VistaQualityTools: The Image and Video Quality Toolbox based on Vision Models

Contributors:

  • Image: J. Malo, V. Laparra, J. Muñoz, I. Epifanio, A.M. Pons, M. Martinez and E. Simoncelli
  • Video: J. Malo, J. Gutiérrez and A.B. Watson

The image distortion measures in VistaQualityTools are based on distances between the original and the distorted scenes in the visual response domain. Therefore, they rely on the cortical descriptions in VistaModels, including metrics based on (a) normalized DCTs, (b) normalized orthonormal wavelets, and (c) multi-layer models with normalized overcomplete wavelets. All these measures substantially overperform the widely acclaimed SSIM.

Our video quality measure developed at the NASA Ames Research Center is based on the same visual response principle. It achieved the 2nd best performance in the VQEG evaluation phase II.

Table of contents

(A) Image Quality Metrics

The distortion metrics in VistaQualityTools rely on the three cortical models we have developed over the years (a) DCT transform and Divisive Normalization [IVC 1997, Displays 00, Patt.Rec.03, IEEE Trans.Im.Proc. 06], (b) Orthonormal Wavelets and Divisive Normalization [JOSA A 10, Neur.Comp. 10], and (c) Cascades of linear transforms and nonlinear saturations [PLoS 18, Front. Neurosci. 18].

Performance in subjectively rated-databases

Saturation of the distortion and perceptual differences in constant-MSE series

Models and Distortion measures

1995 - 2008: Metric based on linear opponent channels, local-DCT and Div. Norm.

This metric is based on an invertible representation originally tuned to reproduce contrast response curves [Pons PhD Thesis, 1997]. It was applied to reproduce subjective distortion opinion [Im.Vis.Comp.97, Displays99] and to improve the perceptual quality of JPEG and MPEG through (a) transform coding of the achromatic channel [Eletr.Lett95, Eletr.Lett99, Im.Vis.Comp.00 Patt.Recog.03, IEEE TNN 05, IEEE TIP 06a, IEEE TIP 06b, JMLR08], (b) the color channels [RPSP12], and (c) by improving the motion estimation [LNCS97, Eletr.Lett98, Eletr.Lett00a, Eletr.Lett00b, IEEE TIP 01].

2009 - 2010: Metric based on linear opponent channels, Orthogonal Wavelets and Div.
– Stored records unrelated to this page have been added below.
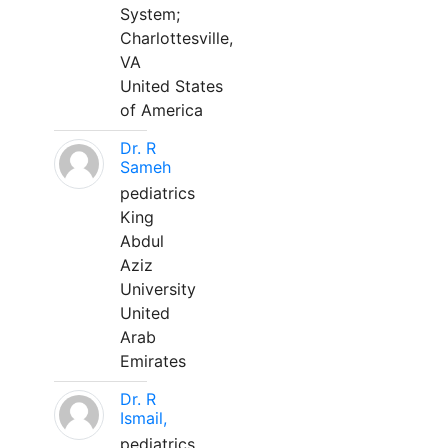
System;
Charlottesville,
VA
United States
of America
Dr. R
Sameh
pediatrics
King
Abdul
Aziz
University
United
Arab
Emirates
Dr. R
Ismail,
pediatrics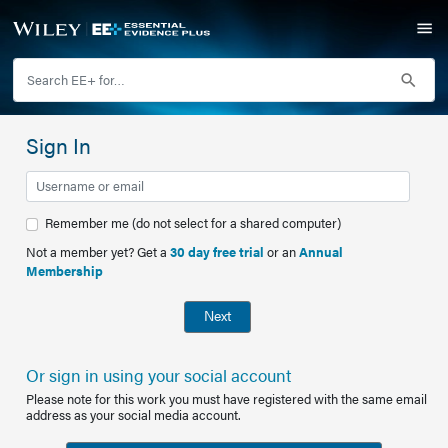
Sign In
Remember me (do not select for a shared computer)
Not a member yet? Get a
30 day free trial
or an
Annual
Membership
Next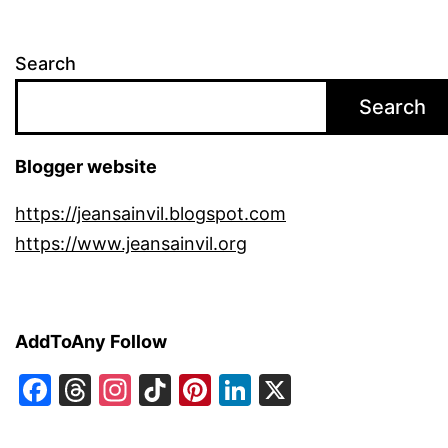
Search
Search
Blogger website
https://jeansainvil.blogspot.com
https://www.jeansainvil.org
AddToAny Follow
Facebook
Threads
Instagram
TikTok
Pinterest
LinkedIn
X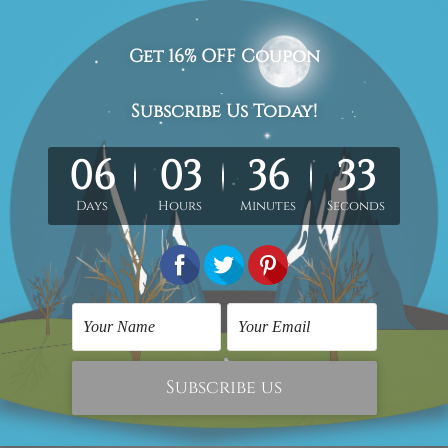
lf moon and sun nordic abstract scandinavian modern painting 
med & un-stretched in a strong tube. Extra canvas edges are pr
work) order is sent framed. Each of the canvas piece is galler
cluded in the order.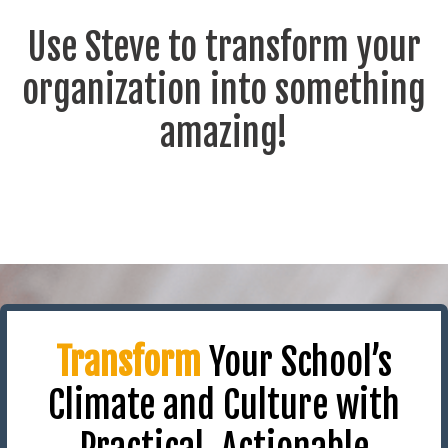
Use Steve to transform your
organization into something
amazing!
Transform
Your School’s
Climate and Culture with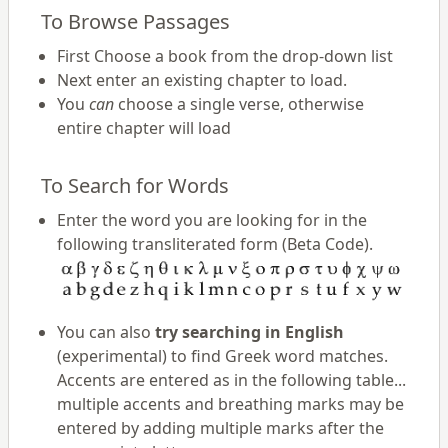
To Browse Passages
First Choose a book from the drop-down list
Next enter an existing chapter to load.
You
can
choose a single verse, otherwise
entire chapter will load
To Search for Words
Enter the word you are looking for in the
following transliterated form (Beta Code).
You can also
try searching in English
(experimental) to find Greek word matches.
Accents are entered as in the following table...
multiple accents and breathing marks may be
entered by adding multiple marks after the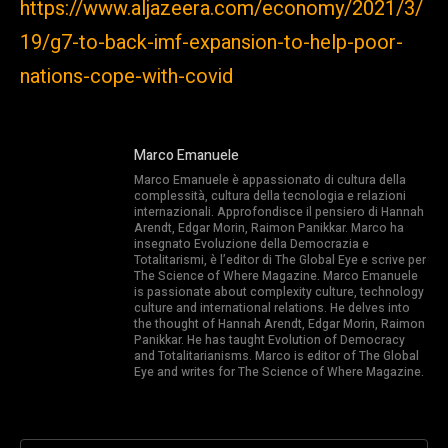
https://www.aljazeera.com/economy/2021/3/
19/g7-to-back-imf-expansion-to-help-poor-
nations-cope-with-covid
Marco Emanuele
Marco Emanuele è appassionato di cultura della
complessità, cultura della tecnologia e relazioni
internazionali. Approfondisce il pensiero di Hannah
Arendt, Edgar Morin, Raimon Panikkar. Marco ha
insegnato Evoluzione della Democrazia e
Totalitarismi, è l’editor di The Global Eye e scrive per
The Science of Where Magazine. Marco Emanuele
is passionate about complexity culture, technology
culture and international relations. He delves into
the thought of Hannah Arendt, Edgar Morin, Raimon
Panikkar. He has taught Evolution of Democracy
and Totalitarianisms. Marco is editor of The Global
Eye and writes for The Science of Where Magazine.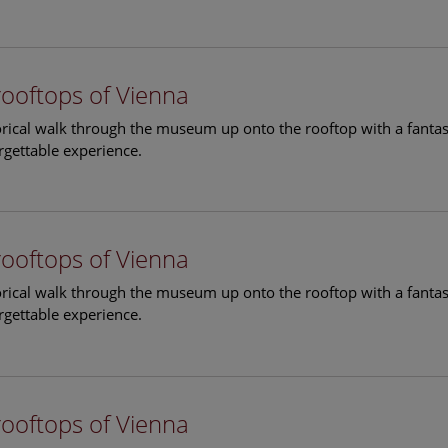
rooftops of Vienna
torical walk through the museum up onto the rooftop with a fantas
rgettable experience.
rooftops of Vienna
torical walk through the museum up onto the rooftop with a fantas
rgettable experience.
rooftops of Vienna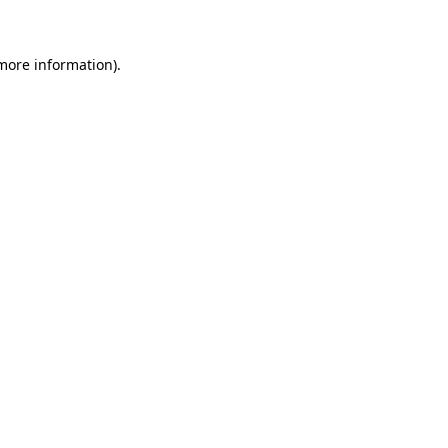
more information)
.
Norm.

In this metric the parameters of the divisive normalization (linear weights, interaction kernel, semisaturation, excitation and summation exponents) were fitted to reproduce subjective image distortion opinion [JOSA A 10] following exhaustive grid search as in [IEEE ICIP 02]. This model (which relies on the orthogonal wavelets of the MatlabPyrTools) was found to have excellent redundancy reduction properties [LNCS10, Neur.Comp.10].

2013 - 2018: Metric based on a Multi-Layer network with nonlinear opponent channels, Overcomplete Wavelets and Div. Norm.

This metric is based on a multi-layer model (or biologically-plausible deep network) that performs the a chain of perceptually meaningful operations: nonlinear opponent chromatic channels, contrast computation, frequency selectivity and energy masking, and wavelet analysis + cross-subband masking [PLoS 18].

The parameters of the different layers were fitted in different ways: while the 2nd and 3rd layers (contrast and CSF+masking) were determined using MAximum Differentiation [Malo and Simoncelli SPIE.13], layers 1st and 4th (chromatic front-end and wavelet layer) were fitted to reproduce subjective image distortion data [PLoS 18, Front. Neurosci. 18a, Front. Neurosci. 18b].

(B) Video Quality Measure

Our distortion metric is based on weighting the contrast difference between the original and the distorted sequences. This adaptive weighting boosts perceptually visible features and attenuates negligible features. Once the background has been taken into account to consider masking, we compute the energy of the weighted difference using non-quadratic exponents. The parameters of these elements (widths of the filters and the masking kernels, summation exponents) were fitted to maximize the correlation with the subjective opinion. Then, we played with different versions of the model by considering subsets of the elements. We found that masking is as important as the CSF in reproducing the opinion of the observers [IEEE ICIP 02].

Download the Toolbox!: video_metric_sso.zip (34kB)

Performance of the different versions of the vision model as a function of its elements in terms of regression error. SSO stands for the CSF of the Standard Spatial Observer, m stands for masking, t stands for temporal filtering, p stands for post-summaton temporal filtering, and h stands for field doubling compensation.